The lesson the looters teach is basic, and it is usually ignored: The alternative to tyranny is not the abolition of government. Absent a government committed to the protection of rights, there are no rights. Without government, individuals have no way to vindicate their rights to property, to basic personal liberty, to life itself.
This lesson is timely. On and about April 15, anti-government and anti-tax groups annually devote much energy to trying to convince Americans that we live under a rapacious, money-grabbing, rights-destroying regime. The anti-taxers always throw numbers about how many days and months you'll be "working for the government." It's their way of describing how much of your income is taken in taxes.
These groups want to make you mad. And especially if you've ever discovered that you owe government more than you thought, you can see how they might succeed.
What these groups never talk about, because it would wreck their story line, is the extent to which our personal and collective prosperity as a property-owning, enterprising people depends on strong and effective government. No government, no property. No government, no security from looting, theft or violence. No government, no national defense. No government, no social stability. No government, no securities law. No government, no food inspections, no consumer and environmental protection, no safeguards for workplace rights, no social insurance.
At this time of year, I am tempted to pick out the two dozen loudest anti-tax propagandists and send them a copy of one of the most important volumes of the last decade. In "The Cost of Rights: Why Liberty Depends on Taxes," published in 1999, law professors Stephen Holmes and Cass Sunstein do a brilliant demolition job on the idea that taxes are inimical to freedom.
"Americans seem easily to forget that individual rights and freedoms depend fundamentally on vigorous state action," Holmes and Sunstein write. "Without effective government, American citizens would not be able to enjoy their private property in the way they do. Indeed, they would enjoy few or none of their constitutionally guaranteed individual rights. Personal liberty, as Americans value and experience it, presupposes social cooperation managed by government officials. The private realm we rightly prize is sustained, indeed created, by public action."

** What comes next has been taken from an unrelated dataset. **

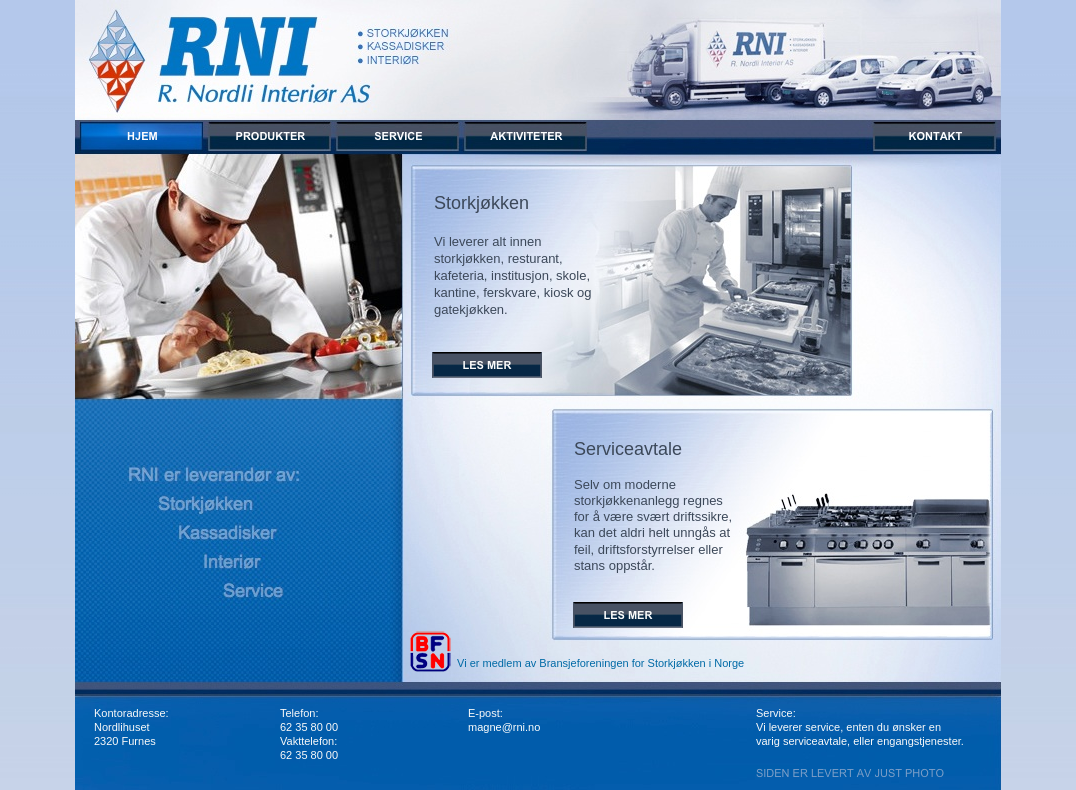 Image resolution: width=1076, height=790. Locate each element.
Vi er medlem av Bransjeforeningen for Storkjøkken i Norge (600, 663)
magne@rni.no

Let's take a particularly neuralgic issue: the question of whether the rich are asked to give too much to government through income and inheritance taxes. Because the well-off account for such a high share of total income tax receipts -- and more still of inheritance levies -- the anti-tax crowd argues that our beleaguered, best-off citizens should be the most generously provided for in any tax cut plan. Somehow, you rarely hear about how payroll, sales and property taxes hit the middle class and the poor much harder.
But there is an even more basic point: Our legal and social orders disproportionately benefit the well-off. That makes it reasonable for them to pick up a larger share of the social costs. Both the police and the courts safeguard their holdings. Our system is designed to protect and preserve the current distribution of property and wealth.
"Property rights are meaningful only if public authorities use coercion to exclude nonowners, who, in the abuses of law, might well trespass on property that owners wish to maintain as an inviolable sanctuary," Holmes and Sunstein write. Markets themselves could not function outside the law; "they function well only with reliable legislative and judicial assistance."
Holmes and Sunstein are not Marxists. They vigorously defend property rights and the value of a society that "encourages personal initiative, social cooperation and self-improvement." But they also note that public programs commonly described as "redistributive" are essential to the social stability on which property owners depend. Welfare rights, they argue, "compensate the indigent for receiving less value than the rich from the rights ostensibly guaranteed equally to all Americans." And, especially in the case of education, government expenditures promote both initiative and self-improvement.
I doubt that anyone who wrote a big check to the government in recent days will suddenly feel wonderful after contemplating how much the rights we enjoy depend on the taxes we pay. But they might at least consider that the old saw "freedom isn't free" applies at least as much to paying taxes as it does to the other ways in which we protect and defend our liberties.